— WORK INSTRUCTION —
Please print every record exactly as it stands, leaving out the pictures.

####

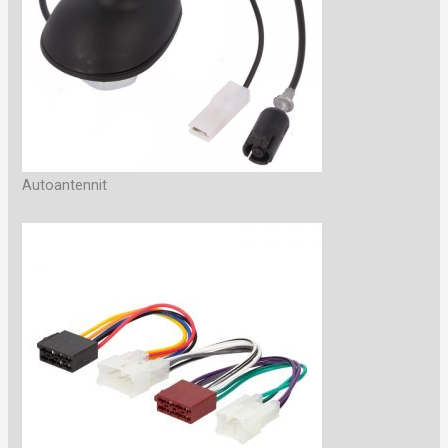
Autoantennit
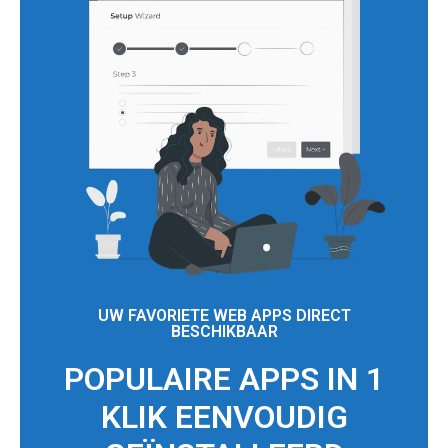
UW FAVORIETE WEB APPS DIRECT
BESCHIKBAAR
POPULAIRE APPS IN 1
KLIK EENVOUDIG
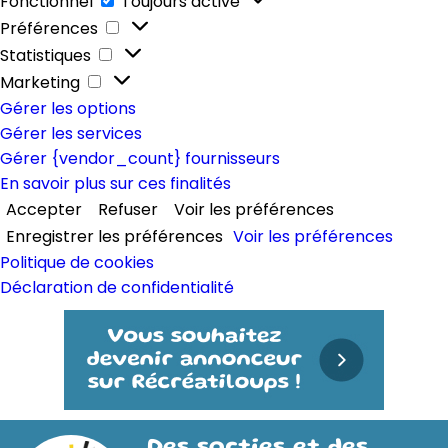
Fonctionnel
Toujours activé
Préférences
Préférences
Statistiques
Statistiques
Marketing
Marketing
Gérer les options
Gérer les services
Gérer {vendor_count} fournisseurs
En savoir plus sur ces finalités
Accepter
Refuser
Voir les préférences
Enregistrer les préférences
Voir les préférences
Politique de cookies
Déclaration de confidentialité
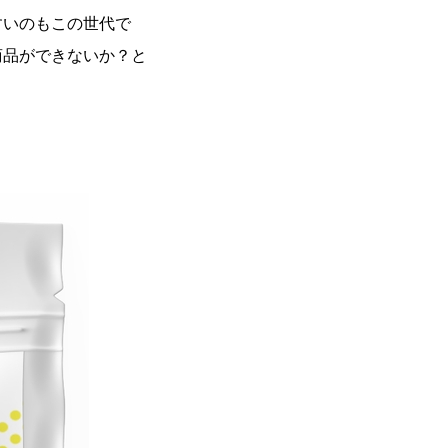
すいのもこの世代で
商品ができないか？と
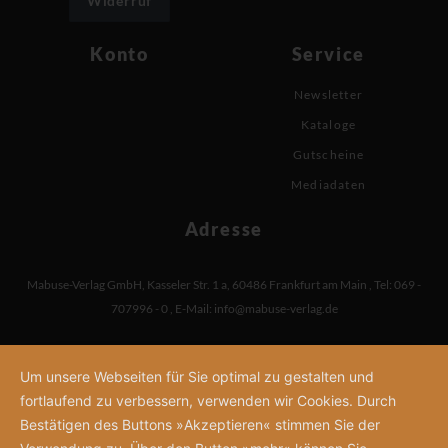
Widerruf
Konto
Service
Newsletter
Kataloge
Gutscheine
Mediadaten
Adresse
Mabuse-Verlag GmbH
,
Kasseler Str. 1 a
,
60486 Frankfurt am Main
,
Tel: 069 -
707996 - 0
,
E-Mail:
info@mabuse-verlag.de
Um unsere Webseiten für Sie optimal zu gestalten und
fortlaufend zu verbessern, verwenden wir Cookies. Durch
Bestätigen des Buttons »Akzeptieren« stimmen Sie der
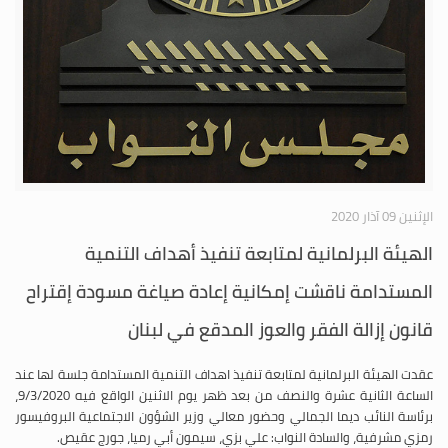
الإثنين 09 آذار 2020
الهيئة البرلمانية لمتابعة تنفيذ أهداف التنمية
المستدامة ناقشت إمكانية إعادة صياغة مسودة إقتراح
قانون إزالة الفقر والعوز المدقع في لبنان
عقدت الهيئة البرلمانية لمتابعة تنفيذ اهداف التنمية المستدامة جلسة لها عند
الساعة الثانية عشرة والنصف من بعد ظهر يوم الاثنين الواقع فيه 9/3/2020،
برئاسة النائب ديما الجمالي وحضور معالي وزير الشؤون الاجتماعية البروفيسور
رمزي مشرفية، والسادة النواب: علي بزي، سيمون أبي رميا، جورج عقيص.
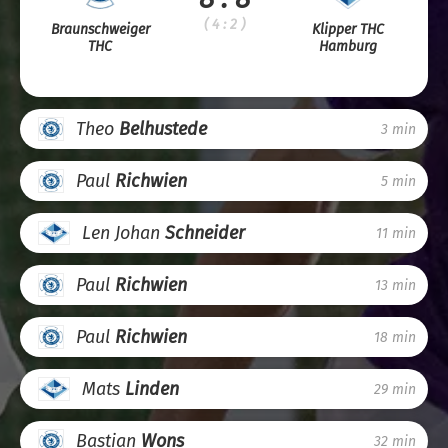
( 4 : 2 )
Braunschweiger
Klipper THC
THC
Hamburg
Theo
Belhustede
3 min
Paul
Richwien
5 min
Len Johan
Schneider
11 min
Paul
Richwien
13 min
Paul
Richwien
18 min
Mats
Linden
29 min
Bastian
Wons
32 min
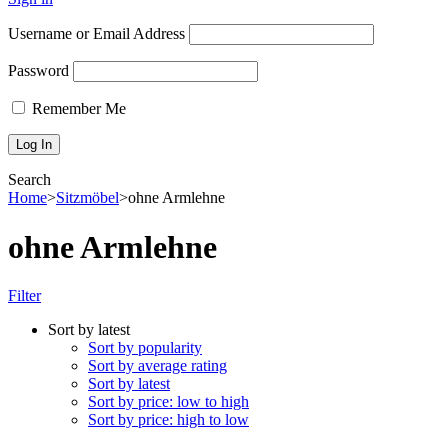
Username or Email Address
Password
Remember Me
Search
Home
>
Sitzmöbel
>
ohne Armlehne
ohne Armlehne
Filter
Sort by latest
Sort by popularity
Sort by average rating
Sort by latest
Sort by price: low to high
Sort by price: high to low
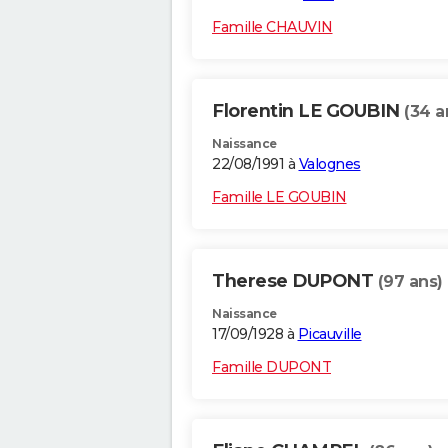
Famille CHAUVIN
Florentin LE GOUBIN
(34 a
Naissance
22/08/1991 à
Valognes
Famille LE GOUBIN
Therese DUPONT
(97 ans)
Naissance
17/09/1928 à
Picauville
Famille DUPONT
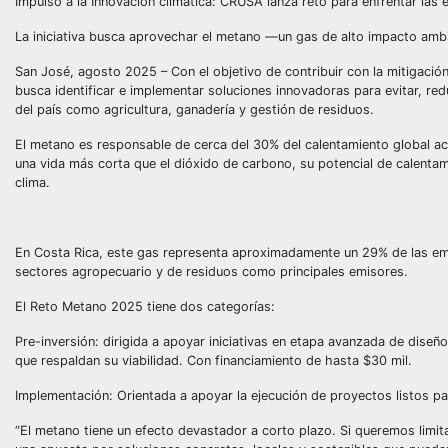
Impulso a la Innovación climática: CRUSA lanza reto para enfrentar las
La iniciativa busca aprovechar el metano —un gas de alto impacto ambie
San José, agosto 2025 – Con el objetivo de contribuir con la mitigaci
busca identificar e implementar soluciones innovadoras para evitar, re
del país como agricultura, ganadería y gestión de residuos.
El metano es responsable de cerca del 30% del calentamiento global act
una vida más corta que el dióxido de carbono, su potencial de calenta
clima.
En Costa Rica, este gas representa aproximadamente un 29% de las emi
sectores agropecuario y de residuos como principales emisores.
El Reto Metano 2025 tiene dos categorías:
Pre-inversión: dirigida a apoyar iniciativas en etapa avanzada de diseñ
que respaldan su viabilidad. Con financiamiento de hasta $30 mil.
Implementación: Orientada a apoyar la ejecución de proyectos listos p
“El metano tiene un efecto devastador a corto plazo. Si queremos limita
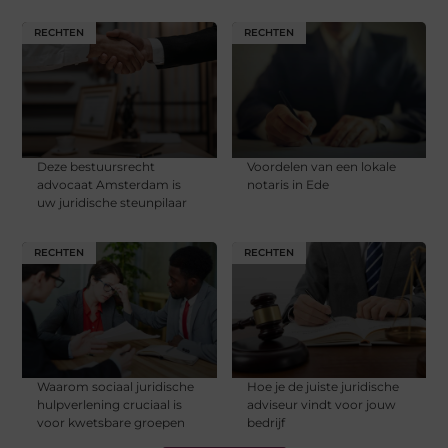
RECHTEN
RECHTEN
Deze bestuursrecht
Voordelen van een lokale
advocaat Amsterdam is
notaris in Ede
uw juridische steunpilaar
RECHTEN
RECHTEN
Waarom sociaal juridische
Hoe je de juiste juridische
hulpverlening cruciaal is
adviseur vindt voor jouw
voor kwetsbare groepen
bedrijf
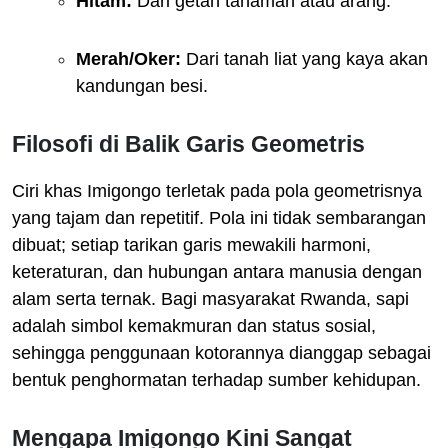
Hitam:
Dari getah tanaman atau arang.
Merah/Oker:
Dari tanah liat yang kaya akan
kandungan besi.
Filosofi di Balik Garis Geometris
Ciri khas Imigongo terletak pada pola geometrisnya
yang tajam dan repetitif. Pola ini tidak sembarangan
dibuat; setiap tarikan garis mewakili harmoni,
keteraturan, dan hubungan antara manusia dengan
alam serta ternak. Bagi masyarakat Rwanda, sapi
adalah simbol kemakmuran dan status sosial,
sehingga penggunaan kotorannya dianggap sebagai
bentuk penghormatan terhadap sumber kehidupan.
Mengapa Imigongo Kini Sangat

####

— WORKED SOLUTION —
Autoantennit
UW FAVORIETE WEB APPS DIRECT
BESCHIKBAAR
POPULAIRE APPS IN 1
KLIK EENVOUDIG
Fonctionnel
Toujours activé
Préférences
Préférences
Statistiques
Statistiques
Marketing
Marketing
Gérer les options
Gérer les services
Gérer {vendor_count} fournisseurs
En savoir plus sur ces finalités
Accepter
Refuser
Voir les préférences
Enregistrer les préférences
Voir les préférences
Politique de cookies
Déclaration de confidentialité
すいのもこの世代で
商品ができないか？と
Widerruf
Konto
Service
Newsletter
Kataloge
Gutscheine
Mediadaten
Adresse
Mabuse-Verlag GmbH
,
Kasseler Str. 1 a
,
60486 Frankfurt am Main
,
Tel: 069 -
707996 - 0
,
E-Mail:
info@mabuse-verlag.de
Um unsere Webseiten für Sie optimal zu gestalten und
fortlaufend zu verbessern, verwenden wir Cookies. Durch
Bestätigen des Buttons »Akzeptieren« stimmen Sie der
الإثنين 09 آذار 2020
الهيئة البرلمانية لمتابعة تنفيذ أهداف التنمية
المستدامة ناقشت إمكانية إعادة صياغة مسودة إقتراح
قانون إزالة الفقر والعوز المدقع في لبنان
عقدت الهيئة البرلمانية لمتابعة تنفيذ اهداف التنمية المستدامة جلسة لها عند
الساعة الثانية عشرة والنصف من بعد ظهر يوم الاثنين الواقع فيه 9/3/2020،
برئاسة النائب ديما الجمالي وحضور معالي وزير الشؤون الاجتماعية البروفيسور
رمزي مشرفية، والسادة النواب: علي بزي، سيمون أبي رميا، جورج عقيص.
( 4 : 2 )
Braunschweiger
Klipper THC
THC
Hamburg
Theo
Belhustede
3 min
Paul
Richwien
5 min
Len Johan
Schneider
11 min
Paul
Richwien
13 min
Paul
Richwien
18 min
Mats
Linden
29 min
Bastian
Wons
32 min
Username or Email Address
Password
Remember Me
Search
Home
>
Sitzmöbel
>
ohne Armlehne
ohne Armlehne
Filter
Sort by latest
Sort by popularity
Sort by average rating
Sort by latest
Sort by price: low to high
Sort by price: high to low
Famille CHAUVIN
Florentin LE GOUBIN
(34 a
Naissance
22/08/1991 à
Valognes
Famille LE GOUBIN
Therese DUPONT
(97 ans)
Naissance
17/09/1928 à
Picauville
Famille DUPONT
Impulso a la Innovación climática: CRUSA lanza reto para enfrentar las
La iniciativa busca aprovechar el metano —un gas de alto impacto ambie
San José, agosto 2025 – Con el objetivo de contribuir con la mitigaci
busca identificar e implementar soluciones innovadoras para evitar, re
del país como agricultura, ganadería y gestión de residuos.
El metano es responsable de cerca del 30% del calentamiento global act
una vida más corta que el dióxido de carbono, su potencial de calenta
clima.
En Costa Rica, este gas representa aproximadamente un 29% de las emi
sectores agropecuario y de residuos como principales emisores.
El Reto Metano 2025 tiene dos categorías:
Pre-inversión: dirigida a apoyar iniciativas en etapa avanzada de diseñ
que respaldan su viabilidad. Con financiamiento de hasta $30 mil.
Implementación: Orientada a apoyar la ejecución de proyectos listos p
“El metano tiene un efecto devastador a corto plazo. Si queremos limita
RECHTEN
RECHTEN
Deze bestuursrecht
Voordelen van een lokale
advocaat Amsterdam is
notaris in Ede
uw juridische steunpilaar
RECHTEN
RECHTEN
Waarom sociaal juridische
Hoe je de juiste juridische
hulpverlening cruciaal is
adviseur vindt voor jouw
voor kwetsbare groepen
bedrijf
Hitam:
Dari getah tanaman atau arang.
Merah/Oker:
Dari tanah liat yang kaya akan
kandungan besi.
Filosofi di Balik Garis Geometris
Ciri khas Imigongo terletak pada pola geometrisnya
yang tajam dan repetitif. Pola ini tidak sembarangan
dibuat; setiap tarikan garis mewakili harmoni,
keteraturan, dan hubungan antara manusia dengan
alam serta ternak. Bagi masyarakat Rwanda, sapi
adalah simbol kemakmuran dan status sosial,
sehingga penggunaan kotorannya dianggap sebagai
bentuk penghormatan terhadap sumber kehidupan.
Mengapa Imigongo Kini Sangat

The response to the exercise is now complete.